As it stands, it looks like a large percentage of trans women are not having orgasms after surgery. That would be a problem and worthy of more discussion in the results. The ability to orgasm is an important, vital aspect of the outcome of these surgeries.
In addition, doctors and surgeons need to address the problem of pain during intercourse. Is there something trans women can do themselves to reduce the pain? Can the surgeries be improved in this area?
From their Discussion and Conclusions:
“The incidence of surgical complications was comparable to the literature data. The most common complication (10%) in the follow-up was shrinkage of the neovagina.

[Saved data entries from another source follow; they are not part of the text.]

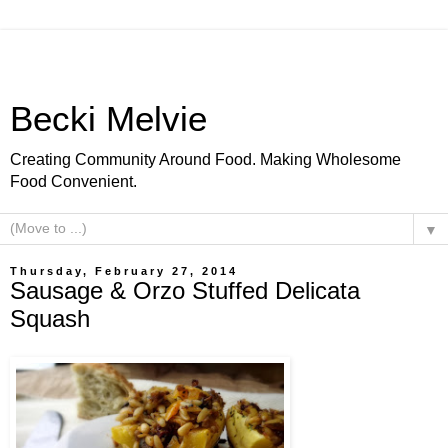
Becki Melvie
Creating Community Around Food. Making Wholesome
Food Convenient.
▼
Thursday, February 27, 2014
Sausage & Orzo Stuffed Delicata
Squash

In all cases a second surgical correction was necessary to definitively solve the problem. In all patients vaginopexy to the sacrospinous ligament was carried out, reducing the rate of neovaginal prolapse as described in the literature.
After 3 years, 49 patients were satisfied and did not regret or had doubts about having undergone sexual reassignment surgery. The only exception was a 24-year old patient who, 3 days after the operation, regretted his decision. After that, he developed a strong depression which needed psychological therapy. Two years after surgery, the patient had still not recovered completely and had attempted suicide twice.
We agree with Rehman and Melman that the best age to undergo sexual reassignment surgery is 30 years, an age that enables patients to adjust socially and sexually, increasing the possibility to develop attractiveness and allowing the patients to mature in dealing with new life stresses. Moreover, before undergoing such surgery, it is our opinion that all patients at all ages need deep and intensive psychological examination and must be informed about all the functional and cosmetic risks associated with this operation and, above all, about the impossibility of regretting the decision and returning to their natural gender.
With improvements in surgical technique over the years, male-to-female gender-transforming surgery can assure satisfying cosmetic and functional results, with a reduced intra- and postoperative morbidity. Nevertheless the experience of the surgeon and the center remains a central important aspect for obtaining optimal results.”